Am 24. November 1859 erschien Charles Darwins Buch Die Entstehung der Arten durch natürliche Zuchtwahl. Aber die Idee einer Evolution stammt eigentlich aus vorchristlicher Zeit. Zum Beispiel sah der griechische Philosoph Aristoteles den Menschen an der Spitze einer Entwicklung, die mit den niederen Tieren begonnen haben soll. Zuerst lehnte der Klerus die Theorien Darwins ab, doch in The Book of Popular Science heißt es: „Die Evolution wurde [später] zu mehr als nur einer wissenschaftlichen Theorie . . . Sie wurde zum Schlachtruf und sogar zu einer Philosophie.“ Die Vorstellung vom Überleben des Tüchtigsten gefiel den Leuten, die sich nach vorne kämpfen wollten.

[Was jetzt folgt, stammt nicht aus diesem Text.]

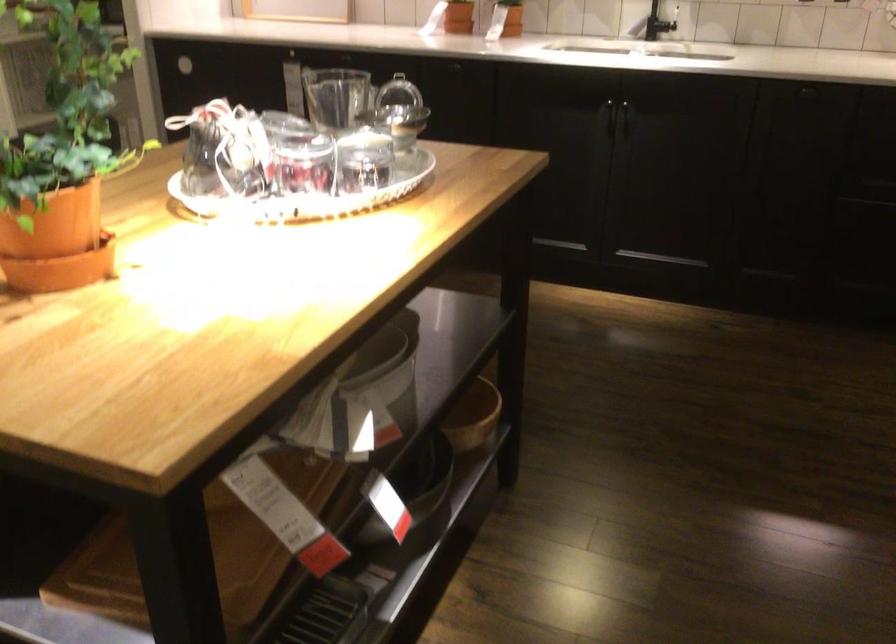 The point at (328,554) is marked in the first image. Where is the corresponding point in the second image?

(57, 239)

Der Widerstand des Klerus schwand schon bald. Die Encyclopedia of Religion schreibt: „Darwins Evolutionstheorie wurde nicht nur akzeptiert, sondern stürmisch gefeiert“ und:  „Als er 1883 starb, waren die meisten scharfsinnigen und redegewandten Geistlichen zu dem Schluß gekommen, daß die Evolution mit einem aufgeklärten Verständnis der Heiligen Schrift vollständig vereinbar sei.“

Und das, obwohl The Book of Popular Science einräumt: „Selbst die größten Verfechter der Lehre von einer organischen Evolution mußten eklatante Ungenauigkeiten und Lücken in der ursprünglichen Theorie Darwins zugeben.“ Auch wenn dieses Werk schreibt, daß „viel von Darwins ursprünglicher Theorie umgemodelt oder fallengelassen wurde“, erklärt es dennoch, der Einfluß der Evolution sei „auf fast jedem Gebiet des menschlichen Wirkens ausnehmend groß. Geschichte, Archäologie und Ethnologie haben wegen dieser Theorie große Veränderungen erfahren.“

Heute stellen viele nachdenkliche Wissenschaftler die Evolutionstheorie ernsthaft in Frage. Sir Fred Hoyle, Gründer des Instituts für Theoretische Astronomie Cambridge und Ehrenmitglied der Amerikanischen Akademie der Wissenschaften, schrieb vor etwa zehn Jahren: „Persönlich habe ich wenig Zweifel, daß künftige Wissenschaftshistoriker sich sehr wundern werden, wie eine Theorie, die offensichtlich nicht funktioniert, so allgemein geglaubt werden konnte.“

Die Evolution, die ja direkt an der Basis menschlicher Existenz ansetzt, beraubt den Schöpfer dessen, was ihm zusteht. Sie straft auch die Behauptung Lügen, wissenschaftlich zu sein, und gereicht der fortdauernden Suche des Menschen nach wissenschaftlicher Wahrheit bestimmt nicht zur Ehre. Karl Marx übernahm bereitwillig die Lehre von der Evolution und von dem „Überleben des Tüchtigsten“, um damit den Kommunismus zu untermauern. Doch die Evolution ist ein Feind schlimmster Art.

Wer sind die Opfer?

Jeder, der zum Glauben an pseudowissenschaftliche Theorien verführt wird, ist ein Opfer. Doch selbst der Glaube an die wissenschaftliche Wahrheit kann eine Gefahr darstellen. Die spektakulären wissenschaftlichen Fortschritte infolge der wissenschaftlichen Revolution haben viele Menschen zu dem Glauben verleitet, jetzt sei nichts mehr unmöglich.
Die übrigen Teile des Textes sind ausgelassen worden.